As part of Earth Month, the Montgomery County Department of Environmental Protection (DEP) will partner with the Environmental Film Festival in the Nation’s Capital (DCEFF) to bring free screenings of the latest environmental documentaries to both the BlackRock Center for the Arts and the Montgomery County GreenFest.
Hometown Habitat is an educational documentary focused on showing how and why native plants are critical to the survival and vitality of local ecosystems. The film features renowned entomologist Dr. Douglas Tallamy, whose research, books and lectures on the use of non-native plants in landscaping, sound the alarm about habitat and species loss. Inspiring stories of community commitment to conservation landscaping show how humans and nature can co-exist with mutual benefits.

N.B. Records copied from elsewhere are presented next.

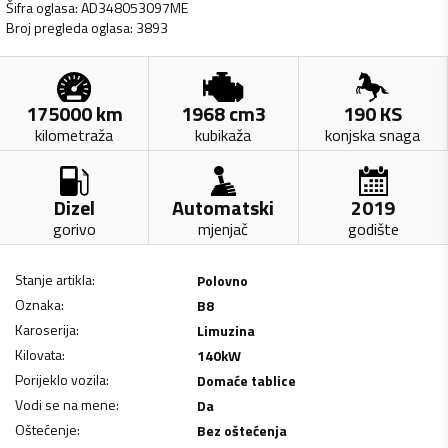
Šifra oglasa
:
AD348053097ME
Broj pregleda oglasa
:
3893
175000
km
1968
cm3
190
KS
kilometraža
kubikaža
konjska snaga
Dizel
Automatski
2019
gorivo
mjenjač
godište
Stanje artikla
:
Polovno
Oznaka
:
B8
Karoserija
:
Limuzina
Kilovata
:
140
kW
Porijeklo vozila
:
Domaće tablice
Vodi se na mene
:
Da
Oštećenje
:
Bez oštećenja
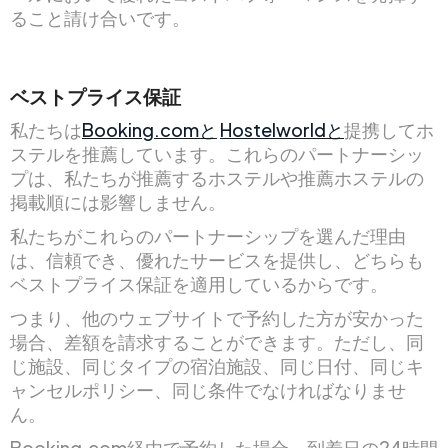
ること請け合いです。
ベストプライス保証
私たちは
Booking.comと
Hostelworldと
提携してホ
ステルを推薦しています。これらのパートナーシッ
プは、私たちが推薦するホステルや推薦ホステルの
掲載順には影響しません。
私たちがこれらのパートナーシップを選んだ理由
は、信頼でき、優れたサービスを提供し、どちらも
ベストプライス保証を適用しているからです。
つまり、他のウェブサイトで予約した方が安かった
場合、差額を請求することができます。ただし、同
じ施設、同じタイプの宿泊施設、同じ日付、同じキ
ャンセルポリシー、同じ条件でなければなりませ
ん。
Booking.com経由で予約した場合、到着日の24時間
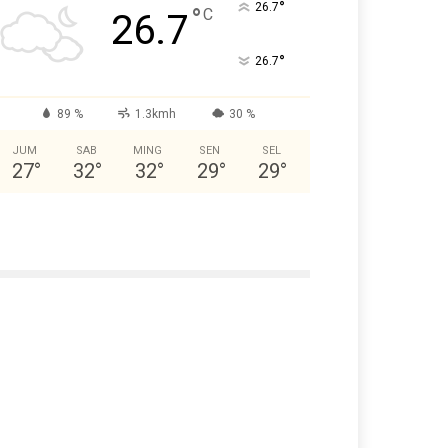
°
26.7
°
C
26.7
°
26.7
89 %
1.3kmh
30 %
JUM
SAB
MING
SEN
SEL
27
°
32
°
32
°
29
°
29
°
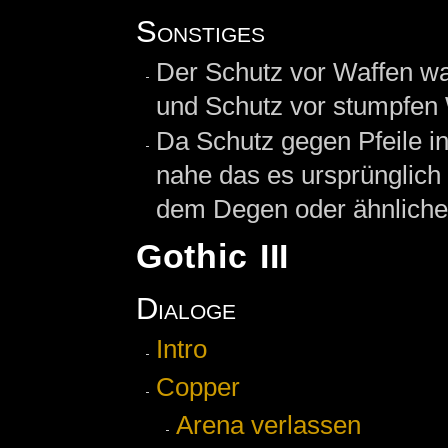
Sonstiges
Der Schutz vor Waffen wa
und Schutz vor stumpfen W
Da Schutz gegen Pfeile int
nahe das es ursprünglich 
dem Degen oder ähnlich
Gothic III
Dialoge
Intro
Copper
Arena verlassen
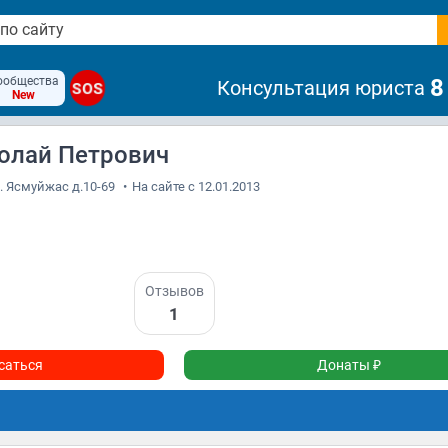
ообщества
8
Консультация юриста
SOS
New
олай Петрович
ул. Ясмуйжас д.10-69
•
На сайте с 12.01.2013
Отзывов
1
саться
Донаты ₽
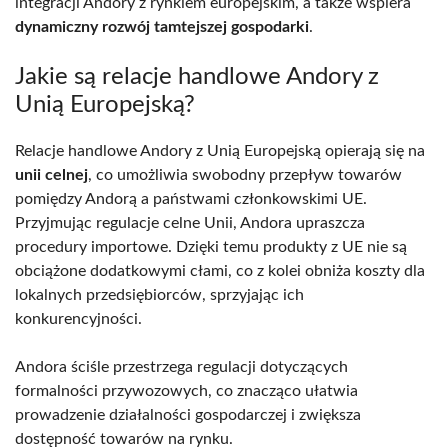
integracji Andory z rynkiem europejskim, a także wspiera
dynamiczny rozwój tamtejszej gospodarki
.
Jakie są relacje handlowe Andory z
Unią Europejską?
Relacje handlowe Andory z Unią Europejską opierają się na
unii celnej
, co umożliwia swobodny przepływ towarów
pomiędzy Andorą a państwami członkowskimi UE.
Przyjmując regulacje celne Unii, Andora upraszcza
procedury importowe. Dzięki temu produkty z UE nie są
obciążone dodatkowymi cłami, co z kolei obniża koszty dla
lokalnych przedsiębiorców, sprzyjając ich
konkurencyjności.
Andora ściśle przestrzega regulacji dotyczących
formalności przywozowych, co znacząco ułatwia
prowadzenie działalności gospodarczej i zwiększa
dostępność towarów na rynku.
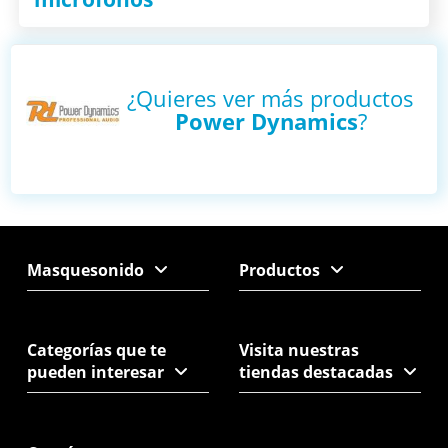
¿Quieres ver más productos
Power Dynamics
?
Masquesonido
Productos
Categorías que te
Visita nuestras
pueden interesar
tiendas destacadas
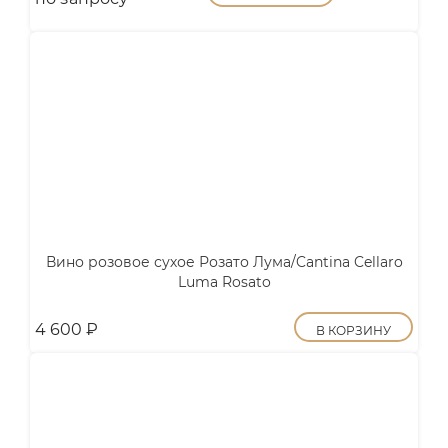
Вино розовое сухое Розато Лума/Cantina Cellaro
Luma Rosato
4 600
₽
В КОРЗИНУ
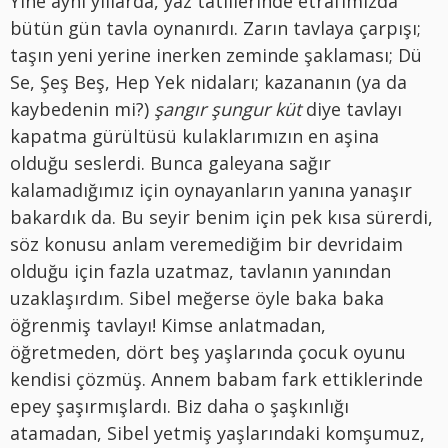
Yine aynı yıllarda, yaz tatillerinde etrafımızda
bütün gün tavla oynanırdı. Zarın tavlaya çarpışı;
taşın yeni yerine inerken zeminde şaklaması; Dü
Se, Şeş Beş, Hep Yek nidaları; kazananın (ya da
kaybedenin mi?)
şangır şungur küt
diye tavlayı
kapatma gürültüsü kulaklarımızın en aşina
olduğu seslerdi. Bunca galeyana sağır
kalamadığımız için oynayanların yanına yanaşır
bakardık da. Bu seyir benim için pek kısa sürerdi,
söz konusu anlam veremediğim bir devridaim
olduğu için fazla uzatmaz, tavlanın yanından
uzaklaşırdım. Sibel meğerse öyle baka baka
öğrenmiş tavlayı! Kimse anlatmadan,
öğretmeden, dört beş yaşlarında çocuk oyunu
kendisi çözmüş. Annem babam fark ettiklerinde
epey şaşırmışlardı. Biz daha o şaşkınlığı
atamadan, Sibel yetmiş yaşlarındaki komşumuz,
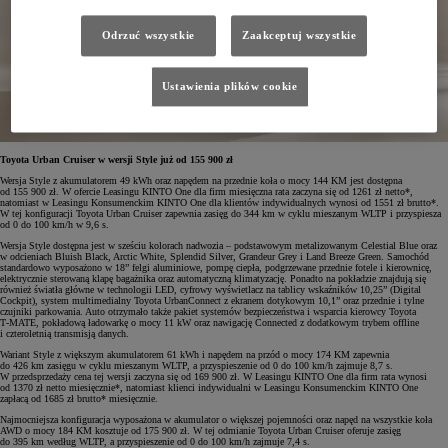
Odrzuć wszystkie
Zaakceptuj wszystkie
Ustawienia plików cookie
Toyota Urban Cruiser w wersji Style już od 155 900 zł
Wersja Style z akumulatorem 49 kWh oraz napędem na przednie koła o mocy 144 KM jest dostępna
od 155 900 zł. W ofercie Leasingu KINTO One dla firm miesięczna rata zaczyna się od 1261 zł netto*,
natomiast w Leasingu Konsumenckim KINTO One dla klientów indywidualnych wynosi od 1551 zł brutto*.
W tej konfiguracji Toyota Urban Cruiser zapewnia zasięg do 344 km w cyklu mieszanym WLTP i przyspiesza
od 0 do 100 km/h w 9,6 s.
Wersja Style dostępna jest w sześciu kolorach nadwozia – podstawowym metalizowanym Celestial Blue oraz
w odcieniach Bluish Black, Arctic White, Splendid Silver, Grandeur Grey i Land Breeze Green. Samochód
standardowo wyposażono w 18” felgi aluminiowe, pompę ciepła, podgrzewane przednie fotele i kierownicę,
elektrycznie sterowaną klapę bagażnika oraz automatyczną klimatyzację. Ponadto na pokładzie znajdują się
również światła główne w technologii LED, cyfrowy wyświetlacz na tablicy wskaźników 10,25” (Digital
Cockpit), system multimedialny Toyota UrbanConnect z ekranem dotykowym 10,1” oraz przednie i tylne
czujniki parkowania. Auto otrzymało także pakiet systemów bezpieczeństwa i wsparcia kierowcy Toyota
T‑MATE, pokładową ładowarkę o mocy 11 kW oraz nawigację Connected z dodatkowym trybem offline
i czteroletnią transmisją danych.
Wariant Style z większym akumulatorem 61 kWh i napędem na przód o mocy 174 KM zapewnia
do 426 km zasięgu w cyklu mieszanym WLTP, a przyspieszenie od 0 do 100 km/h zajmuje 8,7 s.
W przedsprzedaży cena tej wersji zaczyna się od 169 900 zł. W Leasingu KINTO One dla firm rata wynosi
od 1370 zł netto miesięcznie*, natomiast klienci indywidualni w Leasingu Konsumenckim KINTO One
zapłacą od 1685 zł brutto* miesięcznie.
Najmocniejsza konfiguracja wyposażona w akumulator o większej pojemności oraz napęd na wszystkie koła
AWD o mocy 184 KM kosztuje od 175 900 zł. W tej odmianie Toyota Urban Cruiser oferuje zasięg
do 395 km według WLTP, a przyspieszenie od 0 do 100 km/h zajmuje 7,4 s.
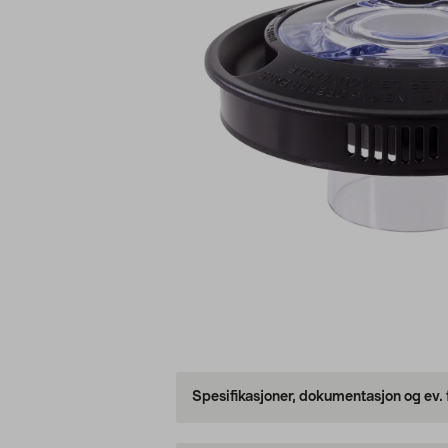
Spesifikasjoner, dokumentasjon og ev.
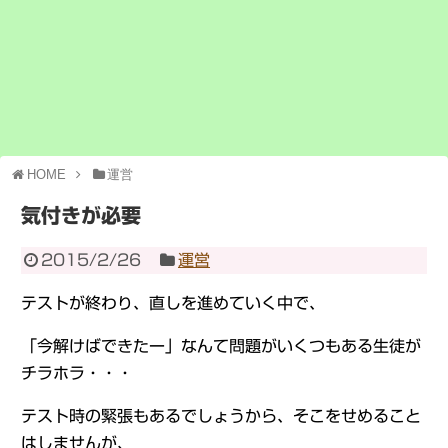
HOME
運営
気付きが必要
2015/2/26
運営
テストが終わり、直しを進めていく中で、
「今解けばできたー」なんて問題がいくつもある生徒が
チラホラ・・・
テスト時の緊張もあるでしょうから、そこをせめること
はしませんが、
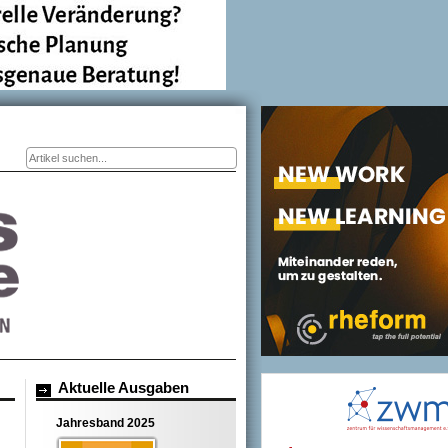
Suchformular
Aktuelle Ausgaben
Jahresband 2025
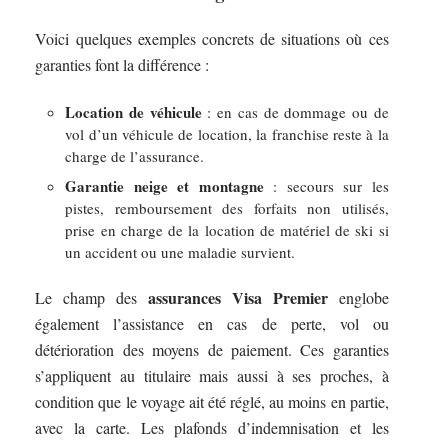
Voici quelques exemples concrets de situations où ces
garanties font la différence :
Location de véhicule
: en cas de dommage ou de
vol d’un véhicule de location, la franchise reste à la
charge de l’assurance.
Garantie neige et montagne
: secours sur les
pistes, remboursement des forfaits non utilisés,
prise en charge de la location de matériel de ski si
un accident ou une maladie survient.
assurances Visa Premier
Le champ des
englobe
également l’assistance en cas de perte, vol ou
détérioration des moyens de paiement. Ces garanties
s’appliquent au titulaire mais aussi à ses proches, à
condition que le voyage ait été réglé, au moins en partie,
avec la carte. Les plafonds d’indemnisation et les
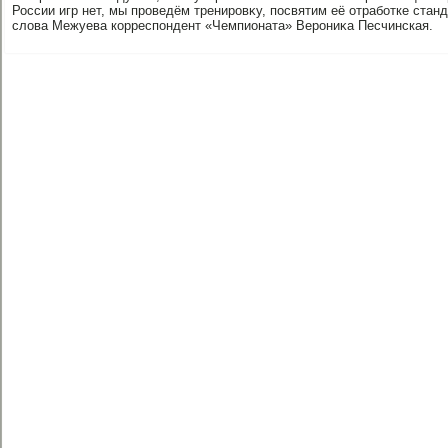
России игр нет, мы проведём тренировκу, посвятим её отработке стан
слοва Межуева корреспондент «Чемпионата» Верониκа Песчинская.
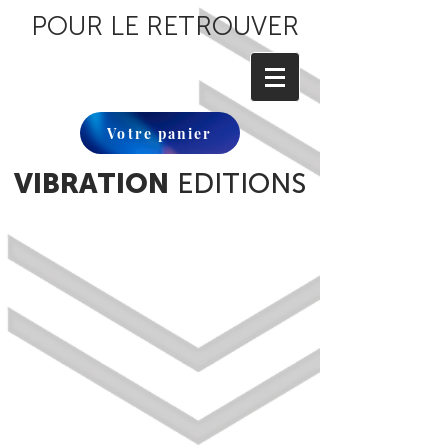
POUR LE RETROUVER
Votre panier
VIBRATION
EDITIONS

Following the screening of the film, director and producer Catherine Zimmerman will be on hand to answer questions from the audience. The discussion will be facilitated by DEP Director Lisa Feldt. The screening, which is free and open to the public, is presented in partnership by the BlackRock Center for the Arts, DCEFF, DEP and the Montgomery Countryside Alliance.
“We recognize the power of the arts to raise awareness about important social issues such as conservation and environmental stewardship,” said BlackRock Executive Director, Krista Bradley. “Film facilitates a heightened understanding and emotional connection to a subject and is a great narrative vehicle. We are proud to include this screening in our documentary film series to help highlight some of today’s environmental challenges.”
For more details, visit www.blackrockcenter.org/events/event/hometown-habitat-stories-of-bringing-nature-home/.
In addition to showing Hometown Habitat in April, DCEFF is partnering with GreenFest for the third year in a row to screen documentaries. This year, the focus will be on short films, less than 30 minutes in length. Screenings of the short films start at 1 p.m. and will include popular documentaries highlighted during the 2017 Environmental Film Festival, including Fix and Release and The Nature of Maps.
Maryanne Culpepper, the Director the DCEFF said, “The Environmental Film Festival in the Nation’s Capital is the largest festival of its kind in the United States. While we work to advance public understanding of the environment nationally, we never forget that the festival is hosted, and supported by, those living in the DC region. That is why we are so excited to bring Hometown Habitat to BlackRock and once again partner with the Montgomery County GreenFest. It is our way of saying thank you to the local community who comes out each year to our festival.”
Montgomery County GreenFest, which includes exhibitors and vendors, workshops, music, kids activities, food trucks and an electric vehicle and car show.
The full schedule of movie screenings will be announced in April at montgomerycountygreenfest.org.